# Exercise aim
Exactly reproduce the line containing "ul pieces of art, pottery, jewelry" and all later lines to the end of the entries, leaving the pictures out of your copy.

# Task material
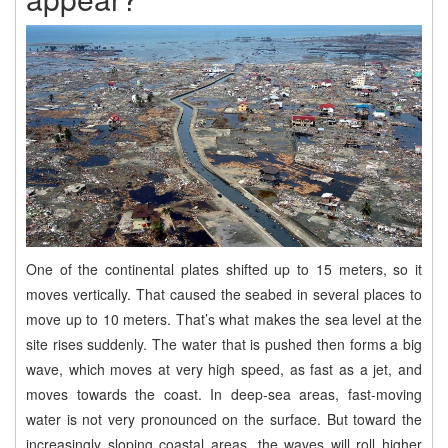
One of the continental plates shifted up to 15 meters, so it
moves vertically. That caused the seabed in several places to
move up to 10 meters. That’s what makes the sea level at the
site rises suddenly. The water that is pushed then forms a big
wave, which moves at very high speed, as fast as a jet, and
moves towards the coast. In deep-sea areas, fast-moving
water is not very pronounced on the surface. But toward the
increasingly sloping coastal areas, the waves will roll higher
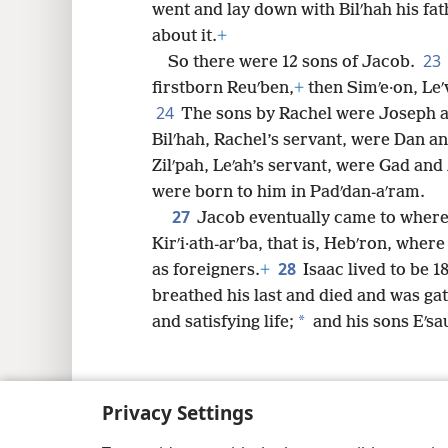
went and lay down with Bilʹhah his fa
about it.
+
23
So there were 12 sons of Jacob.
firstborn Reuʹben,
+
then Simʹe·on, Leʹv
24
The sons by Rachel were Joseph 
Bilʹhah, Rachel’s servant, were Dan an
Zilʹpah, Leʹah’s servant, were Gad an
were born to him in Padʹdan-aʹram.
27
Jacob eventually came to where 
Kirʹi·ath-arʹba, that is, Hebʹron, whe
28
as foreigners.
+
Isaac lived to be 1
breathed his last and died and was gat
*
and satisfying life;
and his sons Eʹsa
Privacy Settings
Copyright
© 2026 Watch Tower Bib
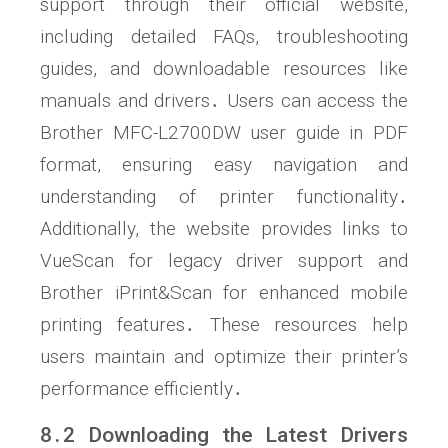
support through their official website,
including detailed FAQs, troubleshooting
guides, and downloadable resources like
manuals and drivers․ Users can access the
Brother MFC-L2700DW user guide in PDF
format, ensuring easy navigation and
understanding of printer functionality․
Additionally, the website provides links to
VueScan for legacy driver support and
Brother iPrint&Scan for enhanced mobile
printing features․ These resources help
users maintain and optimize their printer’s
performance efficiently․
8․2 Downloading the Latest Drivers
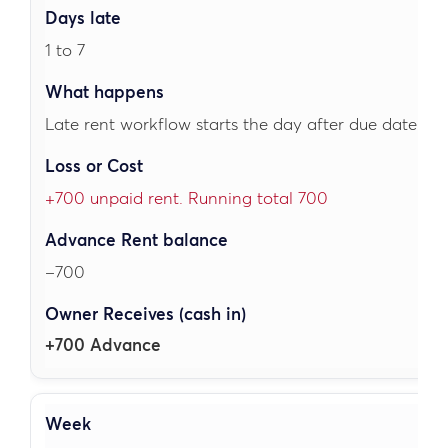
1 to 7
Late rent workflow starts the day after due date.
+700 unpaid rent. Running total 700
–700
+700 Advance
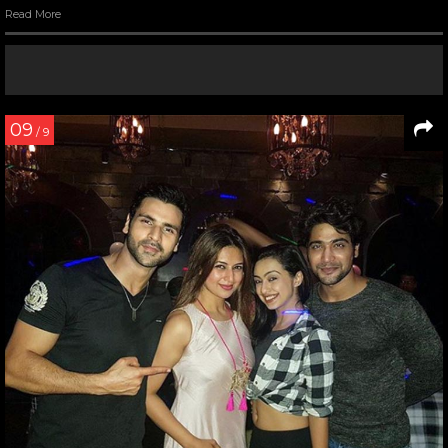
Read More
09
/ 9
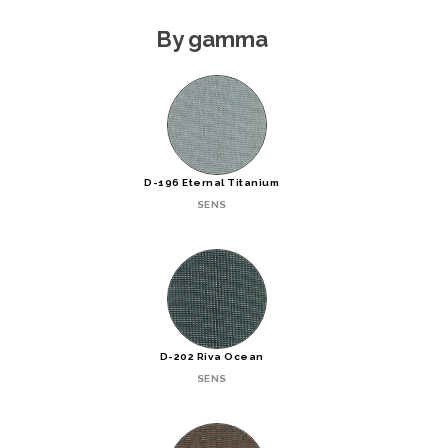
By gamma
D-196 Eternal Titanium
SENS
D-202 Riva Ocean
SENS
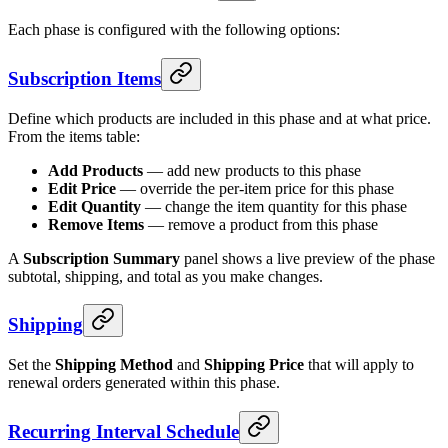
Each phase is configured with the following options:
Subscription Items
Define which products are included in this phase and at what price.
From the items table:
Add Products
— add new products to this phase
Edit Price
— override the per-item price for this phase
Edit Quantity
— change the item quantity for this phase
Remove Items
— remove a product from this phase
A
Subscription Summary
panel shows a live preview of the phase
subtotal, shipping, and total as you make changes.
Shipping
Set the
Shipping Method
and
Shipping Price
that will apply to
renewal orders generated within this phase.
Recurring Interval Schedule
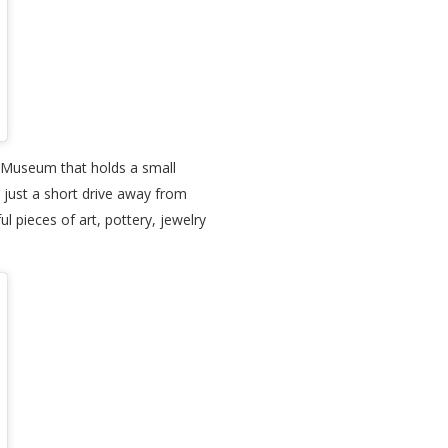
fe Museum that holds a small
o just a short drive away from
ul pieces of art, pottery, jewelry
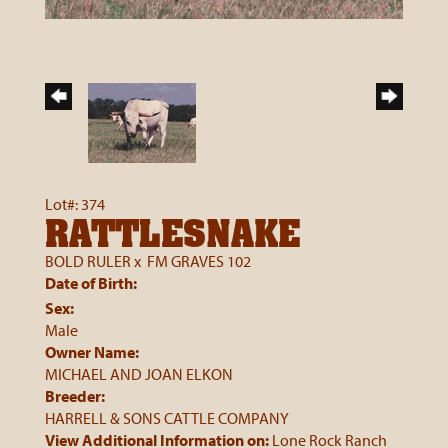
Lot#: 374
RATTLESNAKE
BOLD RULER
x
FM GRAVES 102
Date of Birth:
Sex:
Male
Owner Name:
MICHAEL AND JOAN ELKON
Breeder:
HARRELL & SONS CATTLE COMPANY
View Additional Information on:
Lone Rock Ranch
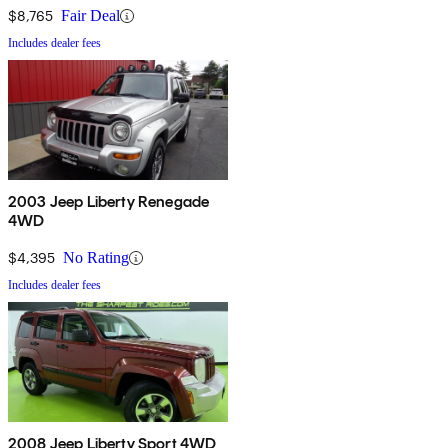
$8,765
Fair Deal
Includes dealer fees
2003 Jeep Liberty Renegade
4WD
$4,395
No Rating
Includes dealer fees
2008 Jeep Liberty Sport 4WD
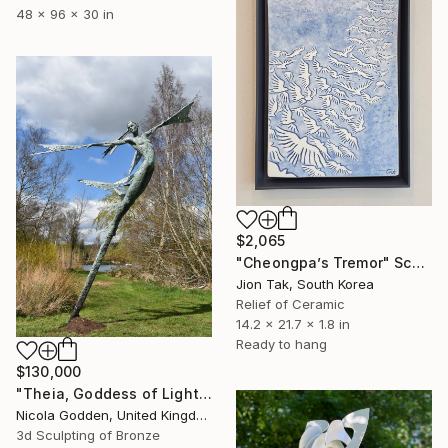
48 x 96 x 30 in
$2,065
"Cheongpa’s Tremor" Sculpture
Jion Tak, South Korea
Relief of Ceramic
14.2 x 21.7 x 1.8 in
Ready to hang
$130,000
"Theia, Goddess of Light." Sculpture
Nicola Godden, United Kingdom
3d Sculpting of Bronze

# Result below
ul pieces of art, pottery, jewelry
Lot#: 374
RATTLESNAKE
BOLD RULER
x
FM GRAVES 102
Date of Birth:
Sex:
Male
Owner Name:
MICHAEL AND JOAN ELKON
Breeder:
HARRELL & SONS CATTLE COMPANY
View Additional Information on:
Lone Rock Ranch
$8,765
Fair Deal
Includes dealer fees
2003 Jeep Liberty Renegade
4WD
$4,395
No Rating
Includes dealer fees
2008 Jeep Liberty Sport 4WD
48 x 96 x 30 in
$2,065
"Cheongpa’s Tremor" Sculpture
Jion Tak, South Korea
Relief of Ceramic
14.2 x 21.7 x 1.8 in
Ready to hang
$130,000
"Theia, Goddess of Light." Sculpture
Nicola Godden, United Kingdom
3d Sculpting of Bronze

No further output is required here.